Posée au creux de la vallée, sur la rive de Nahr el-Joz qui longe le village de Kaftoun, dans le Koura, l’église à trois nefs dédiée aux saints Serge et Bakhos a été bâtie vers le Xe siècle. L’architecture ancienne est loin d’être le seul attrait de l’église. Sa particularité tient à ses fresques datant des XIe, XIIe et XIIIe siècles.
Longtemps laissée à l’abandon, fortement endommagée par les crues du fleuve et le poids des siècles, l’église menaçait de tomber en ruine. La remise en bon état d’un tel patrimoine se révélant urgente, l’archevêché orthodoxe du Mont-Liban, en coordination avec la Direction générale des antiquités (DGA), décide alors d’agir. Les travaux de restauration lancés depuis l’été 2004 ont permis de reconstruire la nef nord dont une partie était détruite, de réparer la pierre et de consolider la toiture.
C’est d’ailleurs en procédant à cette opération que les ouvriers découvrent, encastrée dans les faux combles, une peinture murale représentant la tête de la Vierge et celle de l’archange Gabriel. Ils alertent les autorités religieuses et la DGA qui, sur le conseil de la directrice du musée de l’Université américaine de Beyrouth (AUB), Leila Badr, confient le chantier aux spécialistes de l’Académie des beaux-arts de Varsovie. Ces derniers, pilotés par le Pr Christofer Chmielewski, investissent l’église et entreprennent des « tests » (carrés à analyser) dans différents poins de l’édifice où ils découvrent des surfaces colorées. Au fil d’un travail minutieux, les murs, débarrassés de leur enduit, déballent le top : des fresques.

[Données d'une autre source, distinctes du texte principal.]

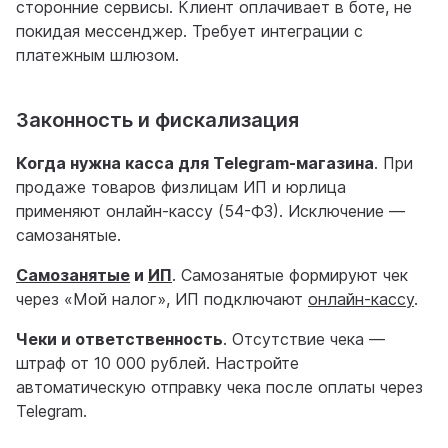
сторонние сервисы. Клиент оплачивает в боте, не
покидая мессенджер. Требует интеграции с
платежным шлюзом.
Законность и фискализация
Когда нужна касса для Telegram-магазина
. При
продаже товаров физлицам ИП и юрлица
применяют онлайн-кассу (54-ФЗ). Исключение —
самозанятые.
Самозанятые
и
ИП
. Самозанятые формируют чек
через «Мой налог», ИП подключают
онлайн-кассу
.
Чеки и ответственность
. Отсутствие чека —
штраф от 10 000 рублей. Настройте
автоматическую отправку чека после оплаты через
Telegram.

Des figures de saints, dont celles de Serge et de Bakhos, soldats martyrs des premiers temps chrétiens, d’apôtres et d’archanges décorent les piliers qui soutiennent les voûtes. Sur les frises, entre l’architrave et la corniche, des écritures en araméen, grec et arabe déversent les noms des disciples de Jésus, représentés sur les peintures murales. Dans l’abside, entouré de la Vierge à sa droite et de saint Jean-Baptiste à sa gauche, siège le Christ Pantocrator, que l’on peut traduire par « Tout-Puissant ». Il tient un livre et esquisse un geste de bénédiction, deux doigts tendus pour symboliser la double nature humaine et divine, et trois autres joints pour figurer la Trinité. Sous l’abside, se profilent les pieds de la Vierge et ceux de l’archange Gabriel découverts dans le toit et dont il faut démonter « une partie pour dégager le reste de la fresque », explique Chmielewski, soulignant qu’« autrefois, le toit s’étant affaissé, les ouvriers maçons chargés de sa réparation ont dû rogner sur cette vaste peinture murale ». « Il y a très longtemps, le toit de l’église, plat à l’origine, a sûrement subi des travaux de réaménagement qui ont rogné sur l’œuvre peinte », précise-t-il. Le restaurateur polonais signale également que « les fresques sont en très bon état et n’ont pas besoin d’être retouchées. Notre action se limite à les nettoyer et à les fixer pour les rendre résistantes aux chocs climatiques et conserver leur pérennité ».
Notre-Dame de Kaftoun
Surplombant la petite église Saints-Serge-et-Bakhos, Deir Saydet Kaftoun (couvent Notre-Dame de Kaftoun) présente également un intérêt historique. Cité dans certains textes du IXe siècle (librairie d’Oxford), le couvent adossé à flanc de rocher est une construction massive de pierres blanches qui a été bâtie en plusieurs étapes. Sa chapelle enchâssée dans la paroi rocheuse renferme une icône miraculeuse exhibant sur une face la Sainte Vierge (peinture des Xe – XIe siècles) et sur l’autre, le baptême du Christ (XIIIe siècle). Pour la petite histoire, l’icône a été volée deux fois, au cours des années 60, puis retrouvée à Londres par la police d’Interpol. En 1990, elle fut restaurée par le spécialiste belge, le R.P. Antoine Lamens, et exposée en France avant de reprendre le chemin de Kaftoun.